Roots & Fruit is a fractional CGO for WordPress product teams who want growth to feel clearer, steadier, and less dependent on guesswork.
I work hands-on with established plugin and SaaS teams to connect product, customer experience, and growth into a single, owned system. The work focuses on onboarding, retention, positioning, and growth operations, without requiring a full-time executive hire.
If you’re building a WordPress product and want a more deliberate approach to growth, this is WordPress product growth consulting designed to meet you inside the work, not around it..

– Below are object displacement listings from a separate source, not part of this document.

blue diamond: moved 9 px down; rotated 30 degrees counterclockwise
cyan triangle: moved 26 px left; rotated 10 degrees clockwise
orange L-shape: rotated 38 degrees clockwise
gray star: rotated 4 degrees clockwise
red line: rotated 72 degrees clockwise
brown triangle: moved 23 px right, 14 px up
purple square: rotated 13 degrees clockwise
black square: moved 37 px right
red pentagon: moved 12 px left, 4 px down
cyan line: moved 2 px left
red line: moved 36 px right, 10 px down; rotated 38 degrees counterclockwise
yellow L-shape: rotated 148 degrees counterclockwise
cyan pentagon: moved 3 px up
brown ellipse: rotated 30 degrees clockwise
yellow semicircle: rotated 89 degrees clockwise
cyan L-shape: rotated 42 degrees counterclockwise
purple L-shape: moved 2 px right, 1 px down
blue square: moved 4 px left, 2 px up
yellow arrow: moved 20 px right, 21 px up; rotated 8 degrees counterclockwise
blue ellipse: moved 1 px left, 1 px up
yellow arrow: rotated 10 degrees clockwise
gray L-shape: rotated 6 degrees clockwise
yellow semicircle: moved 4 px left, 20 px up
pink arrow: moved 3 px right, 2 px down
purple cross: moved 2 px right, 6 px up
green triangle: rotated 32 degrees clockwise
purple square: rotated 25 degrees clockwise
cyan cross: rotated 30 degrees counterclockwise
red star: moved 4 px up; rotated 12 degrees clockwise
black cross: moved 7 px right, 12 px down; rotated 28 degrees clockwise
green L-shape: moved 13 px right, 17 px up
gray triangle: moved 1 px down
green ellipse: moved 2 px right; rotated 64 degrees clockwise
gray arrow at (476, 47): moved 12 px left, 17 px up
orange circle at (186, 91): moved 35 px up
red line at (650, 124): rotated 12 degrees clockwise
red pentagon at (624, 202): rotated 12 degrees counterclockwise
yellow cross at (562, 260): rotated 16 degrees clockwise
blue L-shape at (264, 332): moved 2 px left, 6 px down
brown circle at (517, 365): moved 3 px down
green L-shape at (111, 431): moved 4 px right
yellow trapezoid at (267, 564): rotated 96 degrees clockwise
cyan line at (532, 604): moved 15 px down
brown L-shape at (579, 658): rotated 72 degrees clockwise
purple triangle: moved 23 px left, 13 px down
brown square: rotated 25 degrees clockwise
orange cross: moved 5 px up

Announcing Roots & Fruit, my fractional Chief Growth Officer practice for WordPress product teams who want growth to feel intentional instead of reactive.
I’ve been on a journey to find my next right thing. After a lot of listening and interviewing, I landed on something simple: working alongside teams who care deeply about the products they’re building and want growth to work as well as their product does.
Roots & Fruit exists to bring SaaS-style growth for WordPress into teams that already have solid products but struggle to turn effort into consistent outcomes. That means embedding with teams as a fractional CGO and helping connect product decisions, customer insight, and growth execution across onboarding, retention, and positioning.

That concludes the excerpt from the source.